Commenting on the new inspection arrangements for
Ofsted, Dr Mary Bousted, Joint
General Secretary of the National Education Union, said:
“Ofsted is not proposing to abandon data as a key factor in its
inspection judgements. Inspectors will still arrive at secondary
school armed with data on Attainment 8, Progress 8, the
proportion of pupils entered for EBacc subjects and the
percentage achieving level 4 and level 5 passes at GCSE English
and maths. And inspectors will still arrive at primary schools
armed with data on KS 2 SATS results, the phonics test and, in
time, the times table test and baseline assessment.

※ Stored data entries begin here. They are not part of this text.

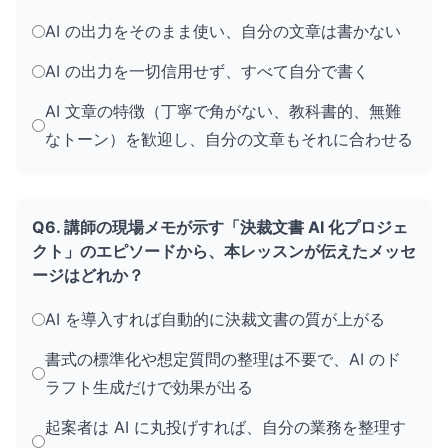
AI の出力をそのまま使い、自分の文章は書かない
AI の出力を一切信用せず、すべて自分で書く
AI 文章の特徴（丁寧で角がない、教科書的、無難
なトーン）を歓迎し、自分の文章もそれに合わせる
Q6. 講師の現場メモが示す「決裁文書 AI 化プロジェ
クト」のエピソードから、本レッスンが伝えたメッセ
ージはどれか？
AI を導入すれば自動的に決裁文書の質が上がる
書式の標準化や想定質問の整理は不要で、AI のド
ラフト生成だけで効果が出る
起案者は AI に丸投げすれば、自分の業務を整理す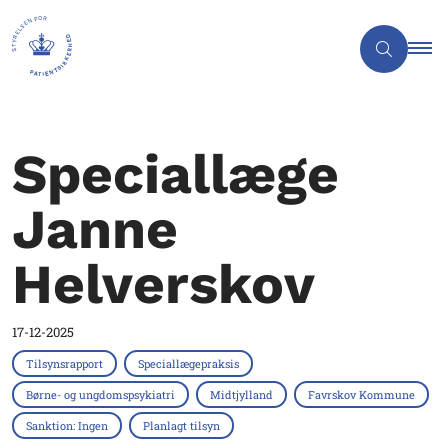
Speciallæge
Janne
Helverskov
17-12-2025
Tilsynsrapport
Speciallægepraksis
Børne- og ungdomspsykiatri
Midtjylland
Favrskov Kommune
Sanktion: Ingen
Planlagt tilsyn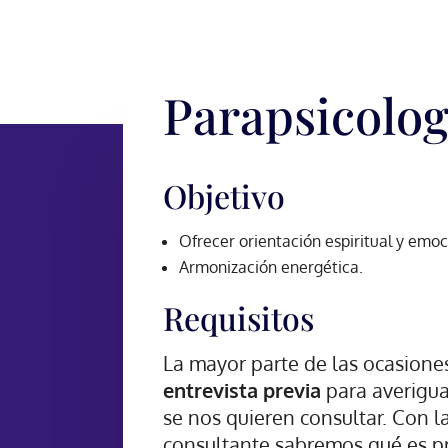
Parapsicolog
Objetivo
Ofrecer orientación espiritual y emoc
Armonización energética.
Requisitos
La mayor parte de las ocasione
entrevista previa
para averigua
se nos quieren consultar. Con l
consultante sabremos qué es pr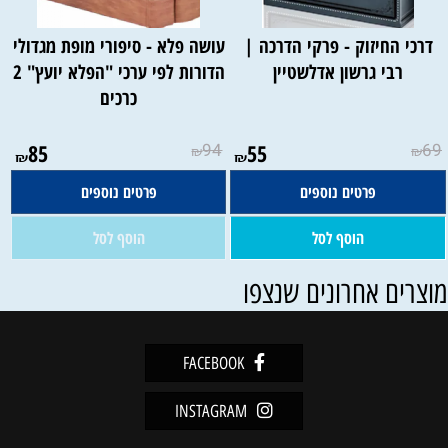
דרכי החיזוק - פרקי הדרכה |
עושה פלא - סיפורי מופת מגדולי
רבי גרשון אדלשטיין
הדורות לפי ערכי "הפלא יועץ" 2
כרכים
אין במלאי
85
94
55
69
₪
₪
₪
₪
פרטים נוספים
פרטים נוספים
הוסף לסל
הוסף לסל
וצרים אחרונים שנצפו
FACEBOOK
INSTAGRAM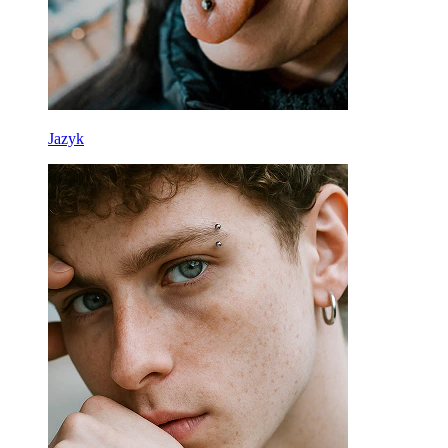
Jazyk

“Under the proposed framework, schools and colleges will not be
able to contextualise their data in their conversations with
inspectors, meaning that they will effectively be judged against
national attainment scores which may bear little or no
relationship to their own school’s or college’s student
population.
“We believe that schools and colleges will still not be evaluated
accurately or be provided with worthwhile feedback, and it will
remain the case that Ofsted has neither the financial nor the
human resources to effectively implement its ambitious inspection
proposals. Ofsted does not have the capacity to quality assure
its own judgements and we do not have confidence in the capacity
of inspectors to make judgements on the curriculum, particularly
out of their own subject/phase expertise.
“We also believe that the criteria looking at pupil’s resilience,
character attributes and ‘virtues’ encourage a deficit model of
mental health and wellbeing rather than looking at measures which
assess a whole school approach to social and emotional wellbeing.
“The first step for a radical overhaul of the inspection system
would have been the removal of the 4-grade system of judgements,
to make space for proper professional conversations about
curriculum, and to provide helpful information to support school
improvement. Ofsted have woefully missed that opportunity.”